IMPROVING THE RELIABILITY AND VALIDITY OF TEST DATA ADEQUACY IN PROGRAMMING ASSESSMENTS

Automatic Programming Assessment (or APA) has recently become a notable method in assisting educators of programming courses to automatically assess and grade students’ programming exercises as its counterpart; the typical manual tasks are prone to errors and lead to inconsistency. Practically, this method also provides an alternative means of reducing the educators’ workload effectively. By default, test data generation process plays an important role to perform a dynamic testing on students’ programs. Dynamic testing involves the execution of a program against different inputs or test data and the comparison of the results with the expected output, which must conform to the program specifications. In the software testing field, there have been diverse automated methods for test data generation. Unfortunately, APA rarely adopts these methods. Limited studies have attempted to integrate APA and test data generation to include more useful features and to provide a precise and thorough quality program testing. Thus, we propose a framework of test data generation known as FaSt-Gen covering both the functional and structural testing of a program for APA. Functional testing is a testing that relies on specified functional requirements and focuses the output generated in response to the selected test data and execution, Meanwhile, structural testing looks at the specific program logic to verify how it works. Overall, FaSt-Gen contributes as a means to educators of programming courses to furnish an adequate set of test data to assess students’ programming solutions regardless of having the optimal expertise in the particular knowledge of test cases design. FaSt-Gen integrates the positive and negative testing criteria or so-called reliable and valid test adequacy criteria to derive desired test data and test set schema. As for the functional testing, the integration of specification-derived test and simplified boundary value analysis techniques covering both the criteria. Path coverage criterion guides the test data selection for structural testing. The findings from the conducted controlled experiment and comparative study evaluation show that FaSt-Gen improves the reliability and validity of test data adequacy in programming assessments.

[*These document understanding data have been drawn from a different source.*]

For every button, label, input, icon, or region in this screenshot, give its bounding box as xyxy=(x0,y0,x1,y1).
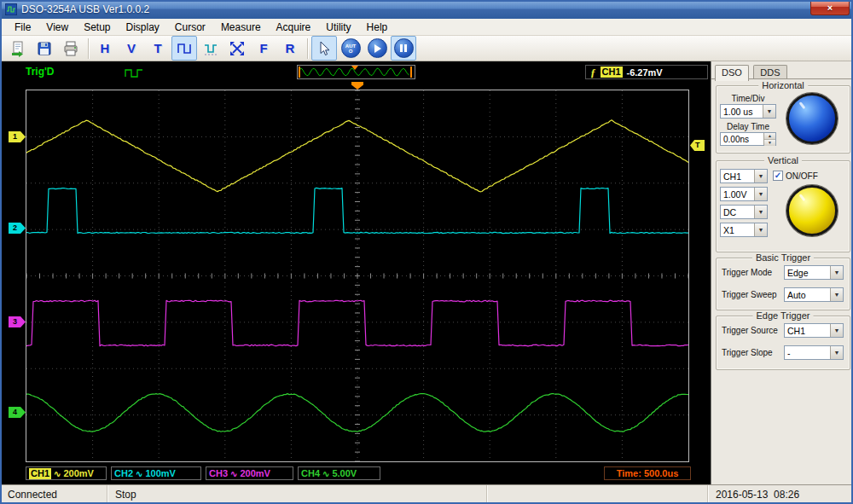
menu-setup[interactable]: Setup xyxy=(76,20,118,35)
channel3-marker[interactable]: 3 xyxy=(9,316,26,327)
menu-file[interactable]: File xyxy=(7,20,38,35)
coupling-select[interactable]: DC ▼ xyxy=(720,205,768,219)
cursor-button[interactable] xyxy=(311,36,337,61)
refresh-button[interactable]: R xyxy=(277,36,303,61)
channel3-label: CH3 xyxy=(209,468,228,478)
trigger-position-preview[interactable] xyxy=(297,65,415,79)
trigger-sweep-select[interactable]: Auto ▼ xyxy=(784,287,844,302)
trigger-sweep-value: Auto xyxy=(785,290,830,300)
toolbar-separator xyxy=(88,38,89,59)
window-title: DSO-3254A USB Ver1.0.0.2 xyxy=(21,3,149,15)
app-icon xyxy=(5,3,17,15)
close-button[interactable]: × xyxy=(810,0,850,15)
tab-dso[interactable]: DSO xyxy=(715,65,749,81)
autoset-icon: AUTO xyxy=(341,38,361,58)
trigger-mode-value: Edge xyxy=(785,268,830,278)
channel-select[interactable]: CH1 ▼ xyxy=(720,169,768,183)
dropdown-arrow-icon: ▼ xyxy=(754,188,767,200)
basic-trigger-group-title: Basic Trigger xyxy=(752,252,814,263)
trigger-source-value: CH1 xyxy=(785,326,830,336)
channel1-coupling-icon: ∿ xyxy=(54,469,61,478)
delay-time-label: Delay Time xyxy=(720,122,776,131)
trigger-source-label: Trigger Source xyxy=(722,326,778,335)
trigger-source-select[interactable]: CH1 ▼ xyxy=(784,323,844,338)
trigger-level-marker[interactable]: T xyxy=(690,140,705,151)
dropdown-arrow-icon: ▼ xyxy=(754,206,767,218)
application-window: DSO-3254A USB Ver1.0.0.2 × File View Set… xyxy=(0,0,853,504)
channel4-marker[interactable]: 4 xyxy=(9,407,26,418)
timebase-readout: Time: 500.0us xyxy=(604,466,691,480)
menu-help[interactable]: Help xyxy=(359,20,396,35)
channel-onoff-checkbox[interactable]: ✓ ON/OFF xyxy=(773,171,818,181)
channel-select-value: CH1 xyxy=(721,171,754,182)
titlebar[interactable]: DSO-3254A USB Ver1.0.0.2 × xyxy=(0,0,853,19)
channel3-coupling-icon: ∿ xyxy=(230,469,237,478)
timebase-value: Time: 500.0us xyxy=(617,468,679,478)
pause-button[interactable] xyxy=(391,36,416,61)
timediv-select[interactable]: 1.00 us ▼ xyxy=(720,104,776,119)
scope-display xyxy=(26,90,689,462)
menu-cursor[interactable]: Cursor xyxy=(167,20,213,35)
volts-div-value: 1.00V xyxy=(721,189,754,200)
panel-body: Horizontal Time/Div 1.00 us ▼ Delay Time… xyxy=(711,78,853,484)
trigger-position-marker[interactable] xyxy=(351,82,363,90)
menu-display[interactable]: Display xyxy=(119,20,167,35)
dropdown-arrow-icon: ▼ xyxy=(754,170,767,182)
coupling-value: DC xyxy=(721,207,754,217)
delay-time-spinner[interactable]: 0.00ns ▲ ▼ xyxy=(720,132,776,146)
toolbar-separator xyxy=(307,38,308,59)
trigger-button[interactable]: T xyxy=(145,36,171,61)
channel1-marker[interactable]: 1 xyxy=(9,131,26,142)
vertical-knob[interactable] xyxy=(786,185,838,236)
play-icon xyxy=(368,38,387,58)
trigger-slope-value: - xyxy=(785,348,830,358)
vertical-button[interactable]: V xyxy=(119,36,144,61)
xy-mode-button[interactable] xyxy=(224,36,250,61)
channel3-scale: 200mV xyxy=(240,468,270,478)
control-panel: DSO DDS Horizontal Time/Div 1.00 us ▼ De… xyxy=(711,61,853,484)
statusbar: Connected Stop 2016-05-13 08:26 xyxy=(0,484,853,504)
trigger-mode-select[interactable]: Edge ▼ xyxy=(784,265,844,280)
open-button[interactable] xyxy=(5,36,31,61)
trigger-symbol-icon: ƒ xyxy=(590,67,596,78)
trigger-slope-select[interactable]: - ▼ xyxy=(784,345,844,360)
volts-div-select[interactable]: 1.00V ▼ xyxy=(720,187,768,201)
spinner-down-icon[interactable]: ▼ xyxy=(764,140,775,146)
timediv-label: Time/Div xyxy=(720,94,776,103)
waveform-ref-button[interactable] xyxy=(198,36,223,61)
probe-value: X1 xyxy=(721,225,754,235)
autoset-button[interactable]: AUTO xyxy=(338,36,363,61)
menu-measure[interactable]: Measure xyxy=(213,20,269,35)
panel-tabs: DSO DDS xyxy=(711,61,853,79)
channel4-label: CH4 xyxy=(301,468,320,478)
menu-acquire[interactable]: Acquire xyxy=(269,20,319,35)
fft-button[interactable]: F xyxy=(251,36,276,61)
print-button[interactable] xyxy=(58,36,84,61)
channel2-coupling-icon: ∿ xyxy=(136,469,142,478)
save-button[interactable] xyxy=(32,36,57,61)
delay-time-value: 0.00ns xyxy=(721,135,763,144)
menubar: File View Setup Display Cursor Measure A… xyxy=(0,19,853,36)
dropdown-arrow-icon: ▼ xyxy=(830,266,843,279)
spinner-up-icon[interactable]: ▲ xyxy=(764,133,775,140)
trigger-source-badge: CH1 xyxy=(601,67,623,78)
channel2-label: CH2 xyxy=(114,468,133,478)
horizontal-knob[interactable] xyxy=(786,93,838,144)
status-connection: Connected xyxy=(0,485,107,504)
run-button[interactable] xyxy=(364,36,390,61)
channel-onoff-label: ON/OFF xyxy=(786,171,818,181)
channel4-coupling-icon: ∿ xyxy=(322,469,329,478)
horizontal-button[interactable]: H xyxy=(92,36,118,61)
waveform-mode-button[interactable] xyxy=(171,36,197,61)
checkbox-check-icon: ✓ xyxy=(773,171,783,181)
dropdown-arrow-icon: ▼ xyxy=(830,288,843,301)
timediv-value: 1.00 us xyxy=(721,107,763,117)
probe-select[interactable]: X1 ▼ xyxy=(720,223,768,237)
channel2-scale: 100mV xyxy=(145,468,175,478)
menu-view[interactable]: View xyxy=(38,20,76,35)
trigger-sweep-label: Trigger Sweep xyxy=(722,290,777,299)
dropdown-arrow-icon: ▼ xyxy=(830,324,843,337)
channel2-marker[interactable]: 2 xyxy=(9,223,26,234)
status-datetime: 2016-05-13 08:26 xyxy=(708,485,853,504)
menu-utility[interactable]: Utility xyxy=(318,20,358,35)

[1] Jürgen Wolff von Gudenberg,et al. Improving the quality of programming education by online assessment , 2006, PPPJ '06.

[2] Shahida Sulaiman,et al. Automatic programming assessment and test data generation a review on its approaches , 2010, 2010 International Symposium on Information Technology.

[3] Lauri Malmi,et al. Visual Algorithm Simulation Exercise System with Automatic Assessment: TRAKLA2 , 2004, Informatics Educ..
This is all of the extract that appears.